We have $\textbf{r}(s,t)$ as the parametrization of a surface. Then the element of surface area is defined as $$dA = \left|\frac{\partial \textbf{r}}{\partial s}\times\frac{\partial \textbf{r}}{\partial t}\right|dsdt$$ where $|\cdot |$ represents the modulus.
Also, we know that the vector element of area $d \textbf{S} = \hat{\textbf{n}}dA$.

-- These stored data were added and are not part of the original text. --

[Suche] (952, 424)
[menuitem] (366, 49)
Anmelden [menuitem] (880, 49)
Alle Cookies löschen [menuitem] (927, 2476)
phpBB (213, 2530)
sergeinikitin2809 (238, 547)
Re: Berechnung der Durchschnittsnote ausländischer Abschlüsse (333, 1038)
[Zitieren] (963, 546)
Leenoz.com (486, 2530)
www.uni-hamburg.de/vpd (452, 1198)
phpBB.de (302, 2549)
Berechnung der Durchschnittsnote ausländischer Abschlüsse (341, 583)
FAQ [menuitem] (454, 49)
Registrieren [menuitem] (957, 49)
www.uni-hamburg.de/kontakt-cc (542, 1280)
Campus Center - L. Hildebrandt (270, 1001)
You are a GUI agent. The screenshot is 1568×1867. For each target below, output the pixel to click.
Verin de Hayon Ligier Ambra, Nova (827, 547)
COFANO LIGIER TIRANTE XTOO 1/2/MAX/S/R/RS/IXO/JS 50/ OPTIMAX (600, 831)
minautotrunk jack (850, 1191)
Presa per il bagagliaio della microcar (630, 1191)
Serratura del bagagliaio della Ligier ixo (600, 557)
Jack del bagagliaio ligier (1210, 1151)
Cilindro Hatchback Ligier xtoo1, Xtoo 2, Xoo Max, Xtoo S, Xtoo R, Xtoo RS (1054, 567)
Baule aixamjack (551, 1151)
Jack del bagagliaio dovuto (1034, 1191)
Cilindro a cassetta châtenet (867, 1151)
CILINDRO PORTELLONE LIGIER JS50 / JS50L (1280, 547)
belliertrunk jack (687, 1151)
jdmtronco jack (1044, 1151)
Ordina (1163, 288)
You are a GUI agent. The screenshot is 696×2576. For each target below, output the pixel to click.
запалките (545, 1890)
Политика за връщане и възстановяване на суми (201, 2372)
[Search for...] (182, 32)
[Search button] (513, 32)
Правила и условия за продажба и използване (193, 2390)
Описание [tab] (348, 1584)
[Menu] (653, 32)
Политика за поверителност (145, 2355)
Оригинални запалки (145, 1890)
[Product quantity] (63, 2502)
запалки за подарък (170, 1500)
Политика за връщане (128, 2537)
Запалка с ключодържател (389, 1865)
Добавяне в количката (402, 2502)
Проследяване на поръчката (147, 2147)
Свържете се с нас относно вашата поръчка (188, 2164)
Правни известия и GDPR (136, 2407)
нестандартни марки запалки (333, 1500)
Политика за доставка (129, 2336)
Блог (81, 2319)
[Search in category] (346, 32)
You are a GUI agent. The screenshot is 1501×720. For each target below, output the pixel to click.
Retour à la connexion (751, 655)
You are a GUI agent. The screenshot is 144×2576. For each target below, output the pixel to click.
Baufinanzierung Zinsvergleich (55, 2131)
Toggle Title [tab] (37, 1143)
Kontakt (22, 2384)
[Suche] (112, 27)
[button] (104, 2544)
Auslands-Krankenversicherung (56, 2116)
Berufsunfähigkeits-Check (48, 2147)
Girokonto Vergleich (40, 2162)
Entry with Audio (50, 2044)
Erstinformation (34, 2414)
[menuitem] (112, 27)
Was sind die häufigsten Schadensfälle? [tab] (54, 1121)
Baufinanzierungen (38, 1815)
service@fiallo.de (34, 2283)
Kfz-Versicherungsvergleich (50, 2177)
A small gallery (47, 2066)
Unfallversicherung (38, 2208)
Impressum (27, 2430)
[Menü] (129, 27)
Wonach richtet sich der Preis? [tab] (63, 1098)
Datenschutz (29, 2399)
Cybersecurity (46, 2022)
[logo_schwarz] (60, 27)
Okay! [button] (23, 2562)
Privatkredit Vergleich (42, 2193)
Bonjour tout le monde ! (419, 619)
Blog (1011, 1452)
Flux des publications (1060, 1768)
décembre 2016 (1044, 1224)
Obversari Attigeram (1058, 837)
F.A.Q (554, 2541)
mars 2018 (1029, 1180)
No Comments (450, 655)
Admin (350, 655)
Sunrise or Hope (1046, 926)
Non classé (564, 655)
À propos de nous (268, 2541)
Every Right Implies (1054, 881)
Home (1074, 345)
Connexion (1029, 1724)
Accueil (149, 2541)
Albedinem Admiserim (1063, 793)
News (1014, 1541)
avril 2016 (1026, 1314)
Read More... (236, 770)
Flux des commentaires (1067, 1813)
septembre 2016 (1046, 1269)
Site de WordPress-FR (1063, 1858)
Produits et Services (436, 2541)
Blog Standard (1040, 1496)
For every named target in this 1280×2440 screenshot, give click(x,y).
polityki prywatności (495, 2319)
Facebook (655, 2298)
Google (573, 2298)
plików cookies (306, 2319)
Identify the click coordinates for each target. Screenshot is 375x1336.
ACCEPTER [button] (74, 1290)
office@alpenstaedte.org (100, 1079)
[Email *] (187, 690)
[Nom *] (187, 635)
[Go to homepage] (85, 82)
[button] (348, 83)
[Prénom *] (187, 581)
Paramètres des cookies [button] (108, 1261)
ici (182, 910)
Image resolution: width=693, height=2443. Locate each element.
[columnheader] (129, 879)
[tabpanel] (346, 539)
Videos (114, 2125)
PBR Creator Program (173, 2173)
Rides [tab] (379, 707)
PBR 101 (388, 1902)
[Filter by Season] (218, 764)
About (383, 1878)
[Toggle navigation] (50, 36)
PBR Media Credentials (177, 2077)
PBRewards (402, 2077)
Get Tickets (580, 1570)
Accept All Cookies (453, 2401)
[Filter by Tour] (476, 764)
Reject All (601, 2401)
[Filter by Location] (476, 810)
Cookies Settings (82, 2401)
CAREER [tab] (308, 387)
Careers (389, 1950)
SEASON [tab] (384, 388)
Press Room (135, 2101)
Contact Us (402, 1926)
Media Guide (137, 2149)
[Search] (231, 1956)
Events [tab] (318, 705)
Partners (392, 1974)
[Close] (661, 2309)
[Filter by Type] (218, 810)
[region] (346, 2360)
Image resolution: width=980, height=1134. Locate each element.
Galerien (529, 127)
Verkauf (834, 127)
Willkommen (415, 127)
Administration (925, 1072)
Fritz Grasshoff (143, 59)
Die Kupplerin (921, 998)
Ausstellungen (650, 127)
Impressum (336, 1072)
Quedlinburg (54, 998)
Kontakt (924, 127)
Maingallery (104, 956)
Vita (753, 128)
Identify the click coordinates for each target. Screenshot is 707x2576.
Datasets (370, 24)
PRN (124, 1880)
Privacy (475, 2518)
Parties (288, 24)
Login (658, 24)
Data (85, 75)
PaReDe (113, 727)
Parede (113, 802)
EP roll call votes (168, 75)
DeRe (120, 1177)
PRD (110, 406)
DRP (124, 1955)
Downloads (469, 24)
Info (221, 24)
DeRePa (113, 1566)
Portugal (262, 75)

Hence we can write $$d \textbf{S} = \hat{\textbf{n}}dA=\hat{\textbf{n}}\left|\frac{\partial \textbf{r}}{\partial s}\times\frac{\partial \textbf{r}}{\partial t}\right|dsdt$$
but now recall that $\hat{\textbf{n}} = \left(\frac{\partial \textbf{r}}{\partial s}\times\frac{\partial \textbf{r}}{\partial t}\right)$ by definition! Therefore $|\hat{\textbf{n}} | = \left|\frac{\partial \textbf{r}}{\partial s}\times\frac{\partial \textbf{r}}{\partial t}\right|=1$ which tells us that $dA = dsdt$ and $d\textbf{S} = \hat{\textbf{n}} dsdt$.
Then why don't we use these shorter notations? Furthermore, is there a flaw in my reasoning?